Würdigung des Displaysprungs

Von Martina Mara   09.Juni 2018

Das haben Forscher der University of Illinois kürzlich durch eine Beobachtung von rund 3000 Fußgängern in Paris herausgefunden. Es gibt keinen Grund zur Annahme, dass der Anteil dieser sogenannten "Phone Walker" in österreichischen Städten kleiner wäre. Im Gegenteil.
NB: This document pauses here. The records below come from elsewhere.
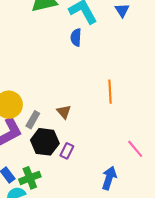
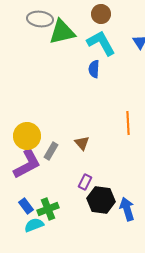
black hexagon: (45, 142) -> (101, 200), moved
blue arrow: (109, 178) -> (127, 209), turned -35

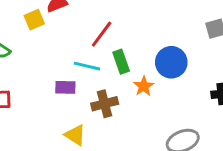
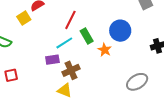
cyan line: (87, 66) -> (64, 43), turned -36
brown cross: (105, 104) -> (71, 70), moved

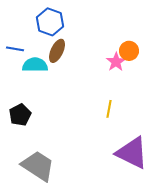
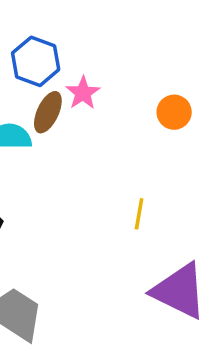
pink star: (116, 62) -> (83, 93), moved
Viel mehr noch als der in Frankreich und andernorts gebräuchliche Begriff des "Mobile" schreit unser denglisches "Han-dy" ja schon etymologisch danach, beständig in der Hand getragen zu werden. Das Handy gehört also ins Handi, und je öfter es sich dort aufhält, desto öfter entgleitet es demselben. Wir alle kennen es: Handys, und seien sie noch so griffig, scheinen in absurd hohem Ausmaß der Schwerkraft zu unterliegen. Kopfsteinpflastern, Gehsteigkanten oder Fliesenböden köpfeln sie geradezu entgegen. Im Leben eines Handyträgers kommt es daher früher oder später unweigerlich zu dem Moment, in dem er sich bückt, kurz noch auf die Resilienz des Panzerglases hofft, das mit dem Display nach unten liegende Handy umdreht – und realisiert: ein Sprung. Oh no! Der theoretisch möglichen Reparatur eines gesprungenen Displays stehen zwei Argumente im Weg. Erstens ist sie teuer. Und schlimmer: Sie erfordert ein Aus-der-Hand-Geben des Handys, meist für mehrere Tage, zumindest aber für einige Stunden. Viele entscheiden sich daher für das geringere Übel: Sie lernen, mit den Frakturen ihres liebsten Armanhängsels zu leben, laben sich an milden Blicken Gleichgesinnter und praktizieren eine neue Lockerheit.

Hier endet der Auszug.